# **NPV Query**

## **Problem Statement**
You are given two tables **NPV** and **Queries** with the following structure:

### **Table: NPV**
| Column Name | Type |
|------------|------|
| `id`       | int  |
| `year`     | int  |
| `npv`      | int  |

- **Primary Key:** (`id`, `year`)
- This table contains the net present value for each inventory.

### **Table: Queries**
| Column Name | Type |
|------------|------|
| `id`       | int  |
| `year`     | int  |

- **Primary Key:** (`id`, `year`)
- This table contains the queries for which we need to retrieve the NPV.

### **Objective**
For each (`id`, `year`) in the **Queries** table:
- Retrieve the corresponding **npv** value from the **NPV** table.
- If no matching (`id`, `year`) exists in the **NPV** table, return `0` as the npv value.

---


## **Approach 1: PySpark DataFrame API**
### **Steps**
1. **Initialize Spark Session**
2. **Create DataFrames for `NPV` and `Queries` Tables**
3. **Perform Left Join on `id` and `year` Columns**
4. **Replace NULL npv Values with 0**
5. **Display the Result**

### **Code**

In [2]:
from pyspark.sql import SparkSession
from pyspark.sql.functions import col, coalesce, lit

# Step 1: Initialize Spark Session
spark = SparkSession.builder.appName("NPVQueryMatching").getOrCreate()

# Step 2: Create DataFrames for NPV and Queries Tables
npv_data = [
    (1, 2018, 100), (7, 2020, 30), (13, 2019, 40), 
    (1, 2019, 113), (2, 2008, 121), (3, 2009, 12), 
    (11, 2020, 99), (7, 2019, 0)
]
npv_columns = ["id", "year", "npv"]
npv_df = spark.createDataFrame(npv_data, npv_columns)

queries_data = [
    (1, 2019), (2, 2008), (3, 2009), (7, 2018), 
    (7, 2019), (7, 2020), (13, 2019)
]
queries_columns = ["id", "year"]
queries_df = spark.createDataFrame(queries_data, queries_columns)

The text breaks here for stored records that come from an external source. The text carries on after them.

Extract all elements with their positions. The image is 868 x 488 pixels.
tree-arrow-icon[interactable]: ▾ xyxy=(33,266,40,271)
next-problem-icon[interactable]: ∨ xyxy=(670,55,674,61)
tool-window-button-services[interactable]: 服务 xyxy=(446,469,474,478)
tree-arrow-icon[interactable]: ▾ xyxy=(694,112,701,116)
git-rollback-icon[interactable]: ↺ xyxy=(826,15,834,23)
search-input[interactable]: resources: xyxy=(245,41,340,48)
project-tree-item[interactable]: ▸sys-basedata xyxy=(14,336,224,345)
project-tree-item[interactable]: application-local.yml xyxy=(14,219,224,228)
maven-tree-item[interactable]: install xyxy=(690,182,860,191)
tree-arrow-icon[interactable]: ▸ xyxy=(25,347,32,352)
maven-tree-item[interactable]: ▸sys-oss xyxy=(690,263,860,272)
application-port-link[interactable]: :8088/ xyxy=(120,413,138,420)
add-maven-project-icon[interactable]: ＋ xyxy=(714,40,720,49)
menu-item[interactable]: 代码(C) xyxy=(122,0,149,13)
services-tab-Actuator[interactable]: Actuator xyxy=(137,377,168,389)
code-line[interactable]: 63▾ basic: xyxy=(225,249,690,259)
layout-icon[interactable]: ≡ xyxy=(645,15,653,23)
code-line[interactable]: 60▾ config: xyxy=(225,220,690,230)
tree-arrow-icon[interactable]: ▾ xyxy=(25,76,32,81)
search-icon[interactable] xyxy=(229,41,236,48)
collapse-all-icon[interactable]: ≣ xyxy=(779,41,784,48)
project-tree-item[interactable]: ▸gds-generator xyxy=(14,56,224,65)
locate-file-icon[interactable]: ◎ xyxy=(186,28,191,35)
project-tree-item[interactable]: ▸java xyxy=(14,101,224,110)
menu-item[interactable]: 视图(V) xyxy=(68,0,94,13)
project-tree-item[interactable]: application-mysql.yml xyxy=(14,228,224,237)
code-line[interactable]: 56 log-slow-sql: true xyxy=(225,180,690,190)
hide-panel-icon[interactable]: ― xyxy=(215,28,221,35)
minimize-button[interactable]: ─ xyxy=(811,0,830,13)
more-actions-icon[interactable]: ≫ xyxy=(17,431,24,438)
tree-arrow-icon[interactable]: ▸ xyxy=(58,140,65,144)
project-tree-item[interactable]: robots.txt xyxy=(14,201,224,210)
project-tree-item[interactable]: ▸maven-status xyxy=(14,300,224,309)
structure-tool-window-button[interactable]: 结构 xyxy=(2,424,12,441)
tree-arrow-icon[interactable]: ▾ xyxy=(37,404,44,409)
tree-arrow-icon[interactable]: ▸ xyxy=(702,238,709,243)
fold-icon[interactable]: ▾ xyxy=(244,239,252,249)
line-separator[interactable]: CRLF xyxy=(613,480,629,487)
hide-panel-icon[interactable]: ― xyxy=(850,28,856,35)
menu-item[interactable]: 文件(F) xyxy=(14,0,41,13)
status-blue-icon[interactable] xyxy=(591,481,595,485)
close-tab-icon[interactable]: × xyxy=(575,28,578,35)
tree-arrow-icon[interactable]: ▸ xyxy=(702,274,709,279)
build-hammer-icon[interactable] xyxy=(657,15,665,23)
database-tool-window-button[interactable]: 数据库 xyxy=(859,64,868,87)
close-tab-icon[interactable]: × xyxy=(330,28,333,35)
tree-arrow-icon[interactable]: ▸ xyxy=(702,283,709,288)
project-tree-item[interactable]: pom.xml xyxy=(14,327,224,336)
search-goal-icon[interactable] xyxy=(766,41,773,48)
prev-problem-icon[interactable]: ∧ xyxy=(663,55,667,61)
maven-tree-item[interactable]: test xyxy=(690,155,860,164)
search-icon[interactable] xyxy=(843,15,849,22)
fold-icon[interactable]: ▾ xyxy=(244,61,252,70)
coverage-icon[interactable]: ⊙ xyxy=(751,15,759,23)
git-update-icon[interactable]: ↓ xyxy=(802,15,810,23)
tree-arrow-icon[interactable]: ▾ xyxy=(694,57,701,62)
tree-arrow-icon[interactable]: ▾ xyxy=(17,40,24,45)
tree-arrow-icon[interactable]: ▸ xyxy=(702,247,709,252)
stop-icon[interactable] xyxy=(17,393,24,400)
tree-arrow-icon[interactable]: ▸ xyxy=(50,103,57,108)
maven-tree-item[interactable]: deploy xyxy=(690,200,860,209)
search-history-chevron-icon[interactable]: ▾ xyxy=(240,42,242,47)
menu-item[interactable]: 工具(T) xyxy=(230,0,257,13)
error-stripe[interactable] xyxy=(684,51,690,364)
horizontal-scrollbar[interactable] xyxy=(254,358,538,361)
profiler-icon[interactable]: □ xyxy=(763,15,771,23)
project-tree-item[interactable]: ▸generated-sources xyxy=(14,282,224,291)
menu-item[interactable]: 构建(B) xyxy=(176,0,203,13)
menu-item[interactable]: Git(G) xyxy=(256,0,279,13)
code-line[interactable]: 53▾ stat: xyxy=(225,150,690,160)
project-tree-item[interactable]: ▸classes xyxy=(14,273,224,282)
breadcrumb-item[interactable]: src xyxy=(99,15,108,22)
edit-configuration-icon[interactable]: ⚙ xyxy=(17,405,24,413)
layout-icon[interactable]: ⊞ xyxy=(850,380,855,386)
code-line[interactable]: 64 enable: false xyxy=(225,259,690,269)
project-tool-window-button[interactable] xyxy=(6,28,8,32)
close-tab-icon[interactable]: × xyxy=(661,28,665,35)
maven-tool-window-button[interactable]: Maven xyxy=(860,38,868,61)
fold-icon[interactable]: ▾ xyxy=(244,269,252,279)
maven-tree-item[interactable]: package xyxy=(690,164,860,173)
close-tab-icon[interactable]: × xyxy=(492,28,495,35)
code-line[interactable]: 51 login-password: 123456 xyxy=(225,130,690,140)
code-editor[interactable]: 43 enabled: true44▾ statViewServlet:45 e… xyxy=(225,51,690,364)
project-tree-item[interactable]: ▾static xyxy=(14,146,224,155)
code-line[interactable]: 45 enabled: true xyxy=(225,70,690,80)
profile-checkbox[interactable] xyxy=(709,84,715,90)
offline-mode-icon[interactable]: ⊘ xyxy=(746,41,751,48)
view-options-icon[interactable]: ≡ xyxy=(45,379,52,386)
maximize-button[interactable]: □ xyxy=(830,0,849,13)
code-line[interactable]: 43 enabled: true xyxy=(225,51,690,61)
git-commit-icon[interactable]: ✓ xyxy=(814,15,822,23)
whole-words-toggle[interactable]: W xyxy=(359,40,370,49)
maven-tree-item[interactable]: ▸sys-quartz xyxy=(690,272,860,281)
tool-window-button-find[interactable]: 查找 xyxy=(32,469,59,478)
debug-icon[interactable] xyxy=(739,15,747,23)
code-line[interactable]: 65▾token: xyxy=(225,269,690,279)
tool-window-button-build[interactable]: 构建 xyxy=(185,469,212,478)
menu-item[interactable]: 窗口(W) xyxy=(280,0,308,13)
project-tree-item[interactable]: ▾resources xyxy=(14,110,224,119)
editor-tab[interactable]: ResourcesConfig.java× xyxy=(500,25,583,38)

# Step 3: Perform Left Join on 'id' and 'year'
result_df = queries_df.join(npv_df, on=["id", "year"], how="left")

# Step 4: Replace NULL npv Values with 0
result_df = result_df.withColumn("npv", coalesce(col("npv"), lit(0)))

# Step 5: Display the Result
result_df.show()

StatementMeta(, a780d1ee-d731-4607-8e92-79522c7344ff, 4, Finished, Available, Finished)

+---+----+---+
| id|year|npv|
+---+----+---+
|  1|2019|113|
|  2|2008|121|
|  3|2009| 12|
|  7|2018|  0|
|  7|2019|  0|
|  7|2020| 30|
| 13|2019| 40|
+---+----+---+



---

## **Approach 2: SQL Query in PySpark**
### **Steps**
1. **Create DataFrames for `NPV` and `Queries`**
2. **Register Both DataFrames as SQL Views**
3. **Write SQL Query Using `LEFT JOIN` and `COALESCE`**
4. **Execute SQL Query**
5. **Display Output**

### **Code**

In [3]:
# Step 1: Register DataFrames as SQL Views
npv_df.createOrReplaceTempView("NPV")
queries_df.createOrReplaceTempView("Queries")

# Step 2: Run SQL Query
sql_query = """
SELECT q.id, q.year, COALESCE(n.npv, 0) AS npv
FROM Queries q
LEFT JOIN NPV n
ON q.id = n.id AND q.year = n.year;
"""

result_sql = spark.sql(sql_query)

# Step 3: Display Output
result_sql.show()

StatementMeta(, a780d1ee-d731-4607-8e92-79522c7344ff, 5, Finished, Available, Finished)

+---+----+---+
| id|year|npv|
+---+----+---+
|  1|2019|113|
|  2|2008|121|
|  3|2009| 12|
|  7|2018|  0|
|  7|2019|  0|
|  7|2020| 30|
| 13|2019| 40|
+---+----+---+



---

## **Summary**
| Approach  | Method                      | Steps  |
|-----------|-----------------------------|--------|
| **Approach 1** | PySpark DataFrame API    | Uses `join()` and `coalesce()` |
| **Approach 2** | SQL Query in PySpark     | Uses `LEFT JOIN` and `COALESCE()` |